A Simple Example

In this vignette, we show how to use BCF to estimate treatment effects of a simulated intervention.

Explore the posterior

Now that we’ve successfully fit our model, let’s explore the output. First, since this is a simulation, let’s compare the unit-specific treatment effect estimates $\hat{\tau}$ to the true unit-specific treatment effects $\tau$ .

Estimates versus true treatment effects

We plot the true and estimated $\tau$ versus $x_3$ , since $x_3$ is one of our primary effect moderators (see the data creation step above).

tau_ests <- data.frame(Mean  = colMeans(bcf_out$tau),
                       Low95 = apply(bcf_out$tau, 2, function(x) quantile(x, 0.025)),
                       Up95  = apply(bcf_out$tau, 2, function(x) quantile(x, 0.975)))

ggplot(NULL, aes(x = x[,3])) +
  geom_pointrange(aes(y = tau_ests$Mean, ymin = tau_ests$Low95, ymax = tau_ests$Up95), color = "forestgreen", alpha = 0.5) +
  geom_smooth(aes(y = tau), se = FALSE) +
  xlab(TeX("$x_3$")) +
  ylab(TeX("$\\hat{\\tau}$")) +
  xlim(-4, 6) +
  geom_segment(aes(x = 3, xend = 4, y = 0.2, yend = 0.2), color = "blue", alpha = 0.9) +
  geom_text(aes(x = 4.5, y = 0.2, label = "Truth"), color = "black") +
  geom_segment(aes(x = 3, xend = 4, y = 0.1, yend = 0.1), color = "forestgreen", alpha = 0.7) +
  geom_text(aes(x = 5.2, y = 0.1, label = "Estimate (95% CI)"), color = "black")
#> `geom_smooth()` using method = 'gam' and formula = 'y ~ s(x, bs = "cs")'
#> Warning: Removed 6 rows containing non-finite values (`stat_smooth()`).
#> Warning: Removed 6 rows containing missing values (`geom_pointrange()`).

BCF recovers the true unit-specific treatment effects with a high degree of accuracy in this simple example, with conservative estimates at extreme values of the covariate.

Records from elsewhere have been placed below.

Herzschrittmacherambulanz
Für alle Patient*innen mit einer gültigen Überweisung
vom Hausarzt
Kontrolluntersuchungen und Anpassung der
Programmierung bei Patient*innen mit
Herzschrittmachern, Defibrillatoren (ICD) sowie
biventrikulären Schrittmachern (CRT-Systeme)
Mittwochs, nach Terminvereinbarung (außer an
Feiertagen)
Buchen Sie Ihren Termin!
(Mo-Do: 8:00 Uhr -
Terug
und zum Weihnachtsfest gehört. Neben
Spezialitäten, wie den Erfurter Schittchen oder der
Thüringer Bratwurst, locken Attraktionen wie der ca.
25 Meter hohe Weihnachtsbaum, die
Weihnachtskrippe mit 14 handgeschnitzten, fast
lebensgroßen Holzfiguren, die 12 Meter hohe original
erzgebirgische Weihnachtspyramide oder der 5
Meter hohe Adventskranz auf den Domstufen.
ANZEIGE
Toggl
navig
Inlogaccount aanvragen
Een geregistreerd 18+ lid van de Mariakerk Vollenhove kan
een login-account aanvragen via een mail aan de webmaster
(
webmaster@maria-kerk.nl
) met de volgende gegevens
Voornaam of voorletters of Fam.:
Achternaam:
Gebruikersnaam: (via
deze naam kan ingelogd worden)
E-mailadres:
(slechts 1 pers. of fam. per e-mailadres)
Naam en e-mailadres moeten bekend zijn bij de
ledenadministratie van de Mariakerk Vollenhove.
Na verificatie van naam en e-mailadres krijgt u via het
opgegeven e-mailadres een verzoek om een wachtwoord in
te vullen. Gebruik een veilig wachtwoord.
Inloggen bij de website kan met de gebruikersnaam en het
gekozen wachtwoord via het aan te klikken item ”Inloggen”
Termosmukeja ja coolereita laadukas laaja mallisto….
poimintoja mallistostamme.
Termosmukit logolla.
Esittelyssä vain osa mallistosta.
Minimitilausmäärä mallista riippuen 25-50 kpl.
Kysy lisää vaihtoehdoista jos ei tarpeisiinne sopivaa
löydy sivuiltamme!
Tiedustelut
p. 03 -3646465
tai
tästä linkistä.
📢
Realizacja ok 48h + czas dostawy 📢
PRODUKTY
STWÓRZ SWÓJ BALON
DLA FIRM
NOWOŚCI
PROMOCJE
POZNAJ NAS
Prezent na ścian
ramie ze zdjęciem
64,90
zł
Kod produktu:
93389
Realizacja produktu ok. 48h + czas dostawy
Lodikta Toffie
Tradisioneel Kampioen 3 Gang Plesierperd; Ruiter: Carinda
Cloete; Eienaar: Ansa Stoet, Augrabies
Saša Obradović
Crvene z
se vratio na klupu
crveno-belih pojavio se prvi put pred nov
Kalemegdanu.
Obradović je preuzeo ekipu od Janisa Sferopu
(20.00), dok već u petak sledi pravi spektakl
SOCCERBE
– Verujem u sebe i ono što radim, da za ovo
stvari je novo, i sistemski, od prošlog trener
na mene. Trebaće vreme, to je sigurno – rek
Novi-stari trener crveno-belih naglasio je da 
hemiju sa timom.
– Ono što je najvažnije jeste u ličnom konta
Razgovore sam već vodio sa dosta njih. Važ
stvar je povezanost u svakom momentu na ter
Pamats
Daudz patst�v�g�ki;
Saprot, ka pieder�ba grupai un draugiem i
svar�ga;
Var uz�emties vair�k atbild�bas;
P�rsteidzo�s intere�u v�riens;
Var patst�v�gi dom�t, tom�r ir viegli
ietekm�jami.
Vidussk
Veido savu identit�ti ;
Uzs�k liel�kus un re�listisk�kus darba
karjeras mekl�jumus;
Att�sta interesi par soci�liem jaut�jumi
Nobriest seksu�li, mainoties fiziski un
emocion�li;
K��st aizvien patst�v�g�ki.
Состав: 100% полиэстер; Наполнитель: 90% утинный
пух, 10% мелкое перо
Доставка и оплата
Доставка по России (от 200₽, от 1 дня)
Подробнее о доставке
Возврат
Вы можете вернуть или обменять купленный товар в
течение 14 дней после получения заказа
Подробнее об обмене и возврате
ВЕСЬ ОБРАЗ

We can also examine coverage of 95% credible intervals:

isCovered <- function(i){
  ifelse(tau_ests$Low95[i] <= tau[i] & tau[i] <= tau_ests$Up95[i], 1, 0)
}

coverage <- lapply(1:length(tau), isCovered)
perCoverage <- sum(unlist(coverage))/length(tau)
perCoverage
#> [1] 1

We find that our estimates have 100 percent coverage of 95 percent credible intervals, suggesting that our uncertainty estimates are slightly conservative in this example.

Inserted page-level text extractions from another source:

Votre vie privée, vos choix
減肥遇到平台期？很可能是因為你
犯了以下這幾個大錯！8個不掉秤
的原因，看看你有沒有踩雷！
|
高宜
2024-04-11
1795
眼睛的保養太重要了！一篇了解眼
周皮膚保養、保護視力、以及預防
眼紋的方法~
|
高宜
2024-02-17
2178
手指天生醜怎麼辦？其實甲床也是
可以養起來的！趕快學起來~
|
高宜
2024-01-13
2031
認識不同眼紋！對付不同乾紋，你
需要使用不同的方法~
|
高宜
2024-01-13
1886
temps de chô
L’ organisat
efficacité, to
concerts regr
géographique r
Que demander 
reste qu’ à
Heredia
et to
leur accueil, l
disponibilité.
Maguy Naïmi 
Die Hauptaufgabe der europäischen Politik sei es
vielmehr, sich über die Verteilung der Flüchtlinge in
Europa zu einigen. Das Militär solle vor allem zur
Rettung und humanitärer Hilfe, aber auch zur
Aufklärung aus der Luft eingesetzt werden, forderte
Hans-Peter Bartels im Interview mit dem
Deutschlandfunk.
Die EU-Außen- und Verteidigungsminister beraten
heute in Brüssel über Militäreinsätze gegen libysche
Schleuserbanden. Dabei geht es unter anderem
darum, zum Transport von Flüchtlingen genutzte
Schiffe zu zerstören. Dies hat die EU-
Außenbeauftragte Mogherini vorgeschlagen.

In this example we see variation in the point estimates across units, although most uncertainty intervals overlap (except for points at the extremes). This is typical and shouldn’t be taken as a sign that there is no meaningful treatment effect variation overall, or that treatment effect variation isn’t correlated with $x_3$ .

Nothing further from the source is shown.